## The task
If a line of the data below contains the string "ISIS", count it, then state the total alone.

## Records for the exercise
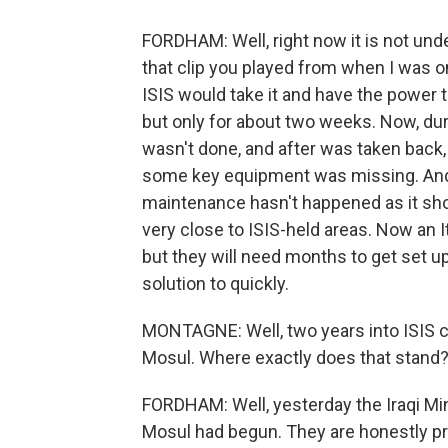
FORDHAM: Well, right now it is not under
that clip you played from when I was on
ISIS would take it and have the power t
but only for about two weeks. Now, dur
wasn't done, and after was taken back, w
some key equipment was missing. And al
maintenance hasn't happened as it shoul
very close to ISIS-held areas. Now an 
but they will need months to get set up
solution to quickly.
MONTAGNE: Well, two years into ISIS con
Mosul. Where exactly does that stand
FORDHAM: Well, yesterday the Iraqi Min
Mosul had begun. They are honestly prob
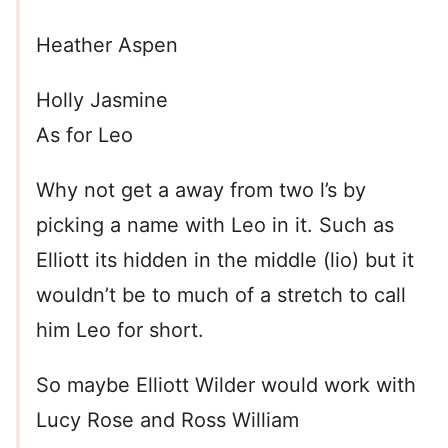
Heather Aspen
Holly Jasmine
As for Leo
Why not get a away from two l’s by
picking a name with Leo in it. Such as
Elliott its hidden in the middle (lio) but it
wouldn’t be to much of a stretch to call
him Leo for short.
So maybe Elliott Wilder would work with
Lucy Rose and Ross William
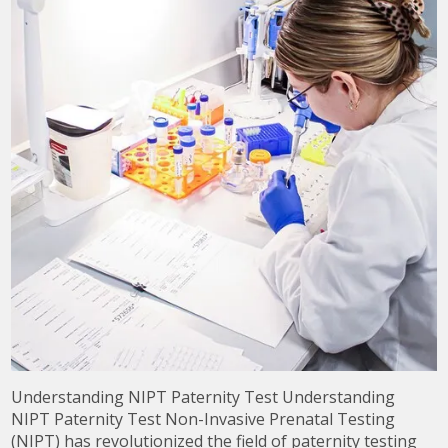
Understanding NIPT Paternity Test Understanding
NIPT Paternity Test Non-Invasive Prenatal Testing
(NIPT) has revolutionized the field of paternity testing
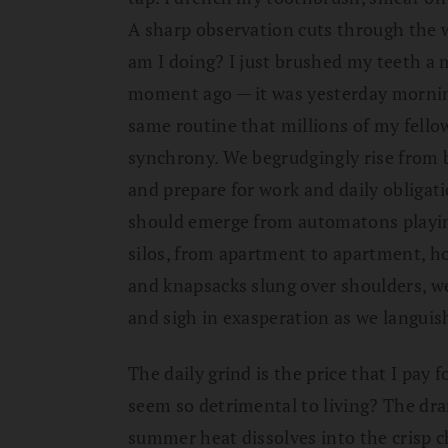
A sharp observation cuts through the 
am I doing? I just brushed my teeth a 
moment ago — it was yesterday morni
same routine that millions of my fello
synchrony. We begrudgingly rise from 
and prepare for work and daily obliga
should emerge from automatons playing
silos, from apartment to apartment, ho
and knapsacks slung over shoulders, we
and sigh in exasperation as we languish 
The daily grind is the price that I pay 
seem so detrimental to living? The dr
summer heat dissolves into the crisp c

## Solution
3